Jumping straight into writing code without understanding the problem clearly often leads to wasted time and effort. A structured approach helps avoid this common pitfall.

A couple of years ago I discovered George Pólya's "How to Solve It." The ideas from his book helped me categorize and describe a similar process I was already using. Here's the four-step process:

  1. Analyze - Understand the problem
  2. Plan - Determine how to resolve the problem
  3. Implement and test your solution incrementally
  4. Review and refine your solution

Step 1: Analyze - understand the problem #

I start by defining the problem clearly, often rewriting the problem statement until I truly understand it. For complex problems, I break them down into smaller, manageable pieces.

When dealing with bugs, I focus on reproduction first. Can I reproduce it locally? Is it environment-specific or tied to particular data state? For third-party library issues, I create prototypes and PoCs to reproduce problems in isolation, dive into official documentation and GitHub issues using specific error messages, and leverage Google searches and LLM tools for additional context.

For new features, I read all related specs and explore the existing codebase in that area. This helps me understand the problem better and ask informed questions.

The key is knowing when to stop analyzing and avoid analysis paralysis.
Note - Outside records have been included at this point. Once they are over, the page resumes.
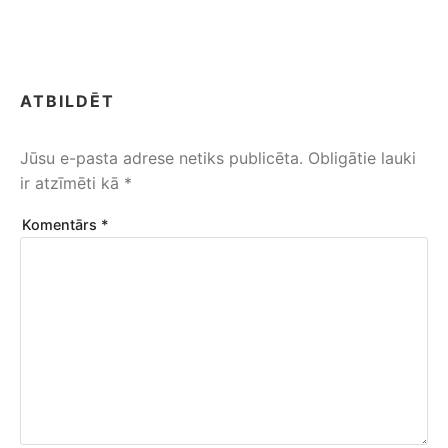
ATBILDĒT
Jūsu e-pasta adrese netiks publicēta.
Obligātie lauki
ir atzīmēti kā
*
Komentārs
*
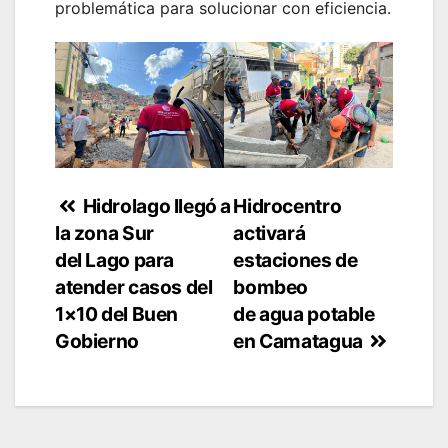
problemática para solucionar con eficiencia.
Navegación
Hidrolago llegó a
Hidrocentro
la zona Sur
activará
de
del Lago para
estaciones de
entradas
atender casos del
bombeo
1×10 del Buen
de agua potable
Gobierno
en Camatagua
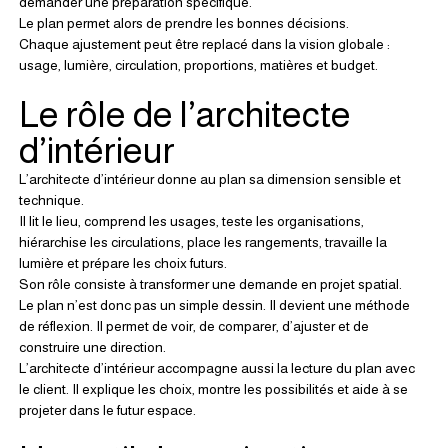
demander une préparation spécifique.
Le plan permet alors de prendre les bonnes décisions.
Chaque ajustement peut être replacé dans la vision globale : 
usage, lumière, circulation, proportions, matières et budget.
Le rôle de l’architecte 
d’intérieur
L’architecte d’intérieur donne au plan sa dimension sensible et 
technique.
Il lit le lieu, comprend les usages, teste les organisations, 
hiérarchise les circulations, place les rangements, travaille la 
lumière et prépare les choix futurs.
Son rôle consiste à transformer une demande en projet spatial.
Le plan n’est donc pas un simple dessin. Il devient une méthode 
de réflexion. Il permet de voir, de comparer, d’ajuster et de 
construire une direction.
L’architecte d’intérieur accompagne aussi la lecture du plan avec 
le client. Il explique les choix, montre les possibilités et aide à se 
projeter dans le futur espace.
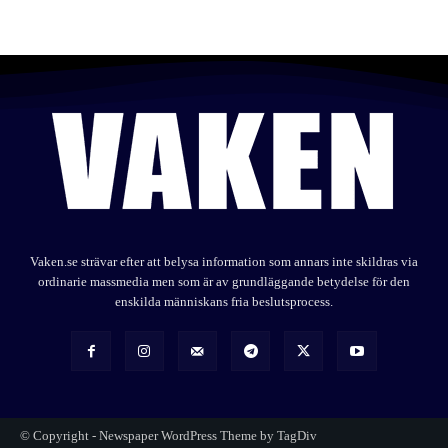
Vaken.se strävar efter att belysa information som annars inte skildras via
ordinarie massmedia men som är av grundläggande betydelse för den
enskilda människans fria beslutsprocess.
© Copyright - Newspaper WordPress Theme by TagDiv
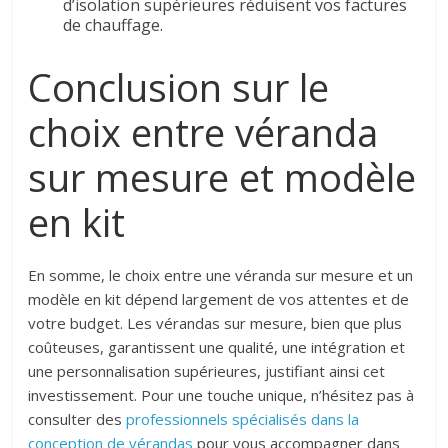
d’isolation supérieures réduisent vos factures
de chauffage.
Conclusion sur le
choix entre véranda
sur mesure et modèle
en kit
En somme, le choix entre une véranda sur mesure et un
modèle en kit dépend largement de vos attentes et de
votre budget. Les vérandas sur mesure, bien que plus
coûteuses, garantissent une qualité, une intégration et
une personnalisation supérieures, justifiant ainsi cet
investissement. Pour une touche unique, n’hésitez pas à
consulter des
professionnels spécialisés dans la
conception de vérandas
pour vous accompagner dans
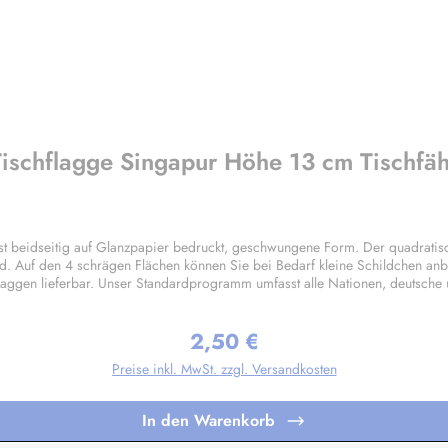
Tischflagge Singapur Höhe 13 cm Tischfä
 beidseitig auf Glanzpapier bedruckt, geschwungene Form. Der quadratis
d. Auf den 4 schrägen Flächen können Sie bei Bedarf kleine Schildchen anb
laggen lieferbar. Unser Standardprogramm umfasst alle Nationen, deutsche
gen nach Ihren Vorgaben sind bereits in Kleinstauflagen ab 20 Stück pro M
2,50 €
Regulärer Preis:
Preise inkl. MwSt. zzgl. Versandkosten
In den Warenkorb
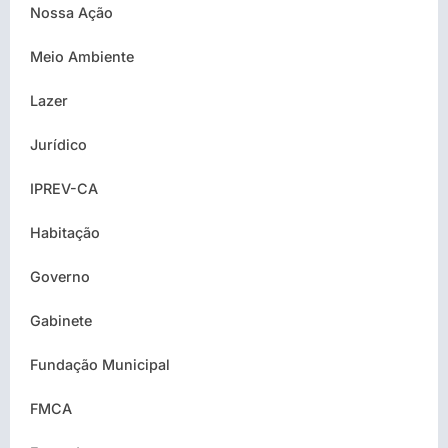
Nossa Ação
Meio Ambiente
Lazer
Jurídico
IPREV-CA
Habitação
Governo
Gabinete
Fundação Municipal
FMCA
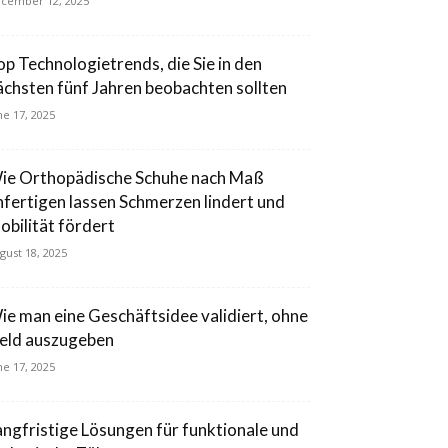
cember 12, 2025
op Technologietrends, die Sie in den
ächsten fünf Jahren beobachten sollten
ne 17, 2025
ie Orthopädische Schuhe nach Maß
nfertigen lassen Schmerzen lindert und
obilität fördert
gust 18, 2025
ie man eine Geschäftsidee validiert, ohne
eld auszugeben
ne 17, 2025
angfristige Lösungen für funktionale und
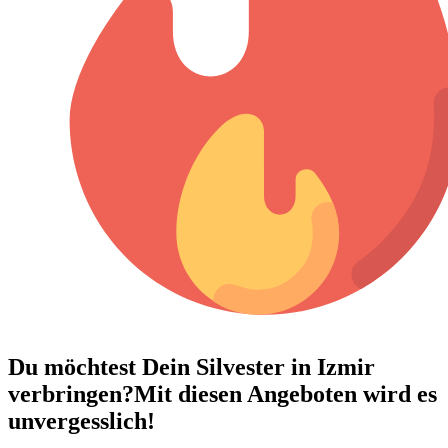
Du möchtest Dein
Silvester in Izmir
verbringen?
Mit diesen Angeboten wird es
unvergesslich!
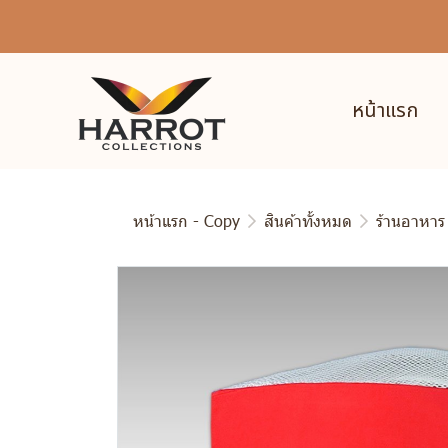
หน้าแรก
หน้าแรก - Copy
สินค้าทั้งหมด
ร้านอาหาร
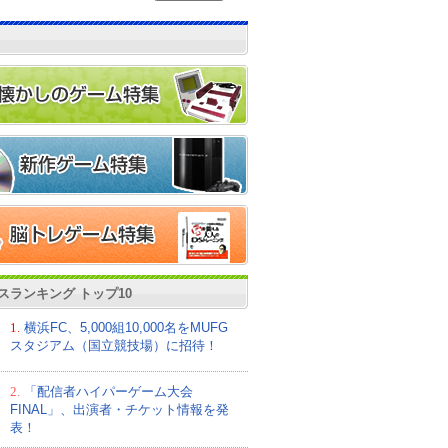
スランキング トップ10
1.
横浜FC、5,000組10,000名をMUFG
スタジアム（国立競技場）に招待！
2.
「配信者ハイパーゲーム大会
FINAL」、出演者・チケット情報を発
表！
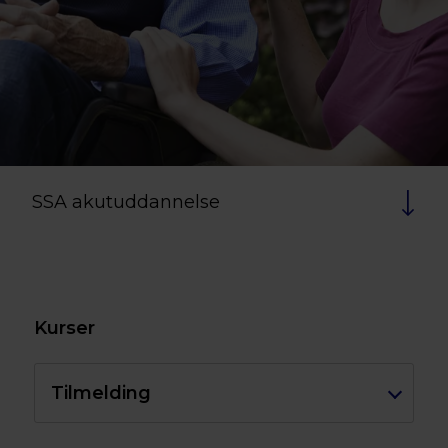
SSA akutuddannelse
Kurser
Tilmelding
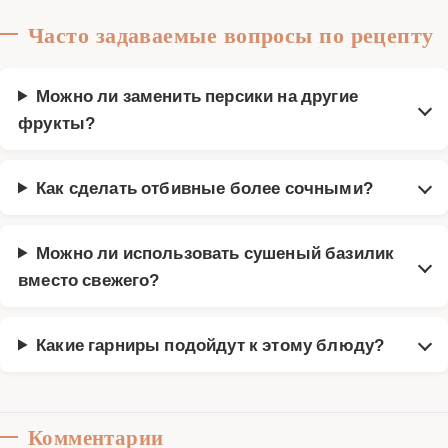
Часто задаваемые вопросы по рецепту
Можно ли заменить персики на другие
фрукты?
Как сделать отбивные более сочными?
Можно ли использовать сушеный базилик
вместо свежего?
Какие гарниры подойдут к этому блюду?
Комментарии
Step 2: Plan - determine how to resolve the problem #

I use prototyping (or you may call it spiking, PoC-ing, experimenting, investigating, etc.) as a key tool for learning and determining multiple approaches to find the best solution. I brainstorm possible solutions and involve my team in evaluating each option's pros, cons, and trade-offs within our business context.
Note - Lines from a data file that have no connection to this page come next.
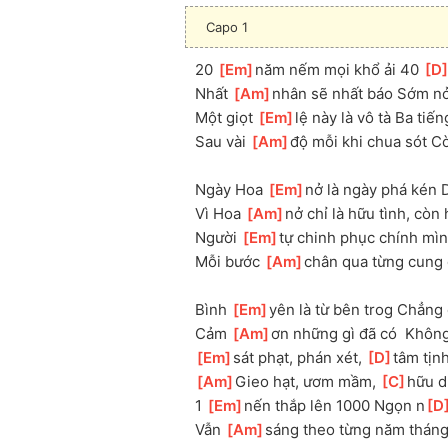
Capo 1
20 
[
Em
]
năm nếm mọi khổ ải 40 
[
D
Nhất 
[
Am
]
nhân sẽ nhất báo Sớm n
Một giọt 
[
Em
]
lệ này là vô tà Ba tiến
Sau vài 
[
Am
]
độ mỗi khi chua sót Cò
Ngày Hoa 
[
Em
]
nở là ngày phá kén 
Vì Hoa 
[
Am
]
nở chỉ là hữu tình, còn 
Người 
[
Em
]
tự chinh phục chính mìn
Mỗi bước 
[
Am
]
chân qua từng cung 
Bình 
[
Em
]
yên là từ bên trog Chẳng 
Cảm 
[
Am
]
ơn những gì đã có  Không
[
Em
]
sát phạt, phán xét, 
[
D
]
tâm tịnh
[
Am
]
Gieo hạt, ươm mầm, 
[
C
]
hữu d
1 
[
Em
]
nến thắp lên 1000 Ngọn n
[
D
Vẫn 
[
Am
]
sáng theo từng năm tháng 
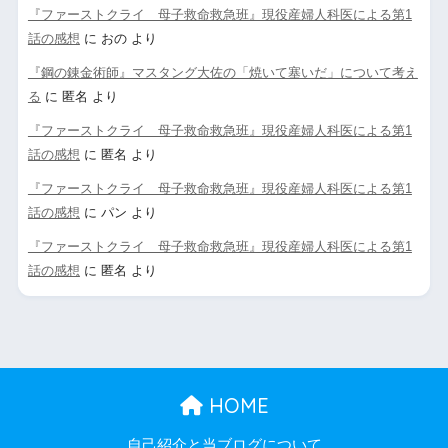
『ファーストクライ 母子救命救急班』現役産婦人科医による第1
話の感想
に
おの
より
『鋼の錬金術師』マスタング大佐の「焼いて塞いだ」について考え
る
に
匿名
より
『ファーストクライ 母子救命救急班』現役産婦人科医による第1
話の感想
に
匿名
より
『ファーストクライ 母子救命救急班』現役産婦人科医による第1
話の感想
に
パン
より
『ファーストクライ 母子救命救急班』現役産婦人科医による第1
話の感想
に
匿名
より
HOME
自己紹介と当ブログについて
After prototyping and evaluation, I create solution designs (tech specs) or brief implementation plans depending on team maturity and system complexity. Sometimes that's two paragraphs, sometimes a diagram, and sometimes a dozen pages with various diagrams and references.

Step 3: Implement and test incrementally #

I start with the simplest or most critical piece and write working code. Small, testable changes work better than big rewrites. I test each iteration and use debugging tools, logging, and automated tests to catch issues before QA or users do.
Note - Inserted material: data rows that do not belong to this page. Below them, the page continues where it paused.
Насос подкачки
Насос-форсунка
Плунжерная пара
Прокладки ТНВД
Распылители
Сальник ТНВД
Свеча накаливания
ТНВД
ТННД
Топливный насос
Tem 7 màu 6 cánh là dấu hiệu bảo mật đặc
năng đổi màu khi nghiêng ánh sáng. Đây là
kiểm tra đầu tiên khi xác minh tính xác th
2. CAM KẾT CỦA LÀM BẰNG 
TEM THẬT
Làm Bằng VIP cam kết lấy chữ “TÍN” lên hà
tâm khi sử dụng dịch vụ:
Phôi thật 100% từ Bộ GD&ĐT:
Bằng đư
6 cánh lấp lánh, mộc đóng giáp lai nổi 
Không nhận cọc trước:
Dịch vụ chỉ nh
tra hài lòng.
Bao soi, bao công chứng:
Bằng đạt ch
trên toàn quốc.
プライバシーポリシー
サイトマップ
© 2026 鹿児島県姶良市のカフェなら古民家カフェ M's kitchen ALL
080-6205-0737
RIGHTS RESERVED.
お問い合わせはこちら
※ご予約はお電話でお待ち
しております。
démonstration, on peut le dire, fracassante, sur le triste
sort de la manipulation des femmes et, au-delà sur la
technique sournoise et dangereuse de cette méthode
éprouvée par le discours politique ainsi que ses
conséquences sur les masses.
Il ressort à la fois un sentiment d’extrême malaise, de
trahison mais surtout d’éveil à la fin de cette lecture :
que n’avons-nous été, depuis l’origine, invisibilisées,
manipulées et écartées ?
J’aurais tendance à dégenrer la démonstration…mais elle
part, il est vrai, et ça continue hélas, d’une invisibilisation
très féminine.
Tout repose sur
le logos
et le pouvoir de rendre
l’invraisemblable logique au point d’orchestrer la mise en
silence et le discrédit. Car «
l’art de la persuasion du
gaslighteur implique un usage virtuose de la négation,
Communication with the team and adjusting the plan as needed keeps the implementation on track.

Step 4: Review and refine #

I ensure the solution actually solves the original problem, then review the code as if someone else wrote it. I refactor for readability and performance, but stay pragmatic about what needs optimization.

This process has saved me countless hours of debugging poorly planned solutions. The time invested upfront in understanding and planning pays dividends when the implementation goes smoothly.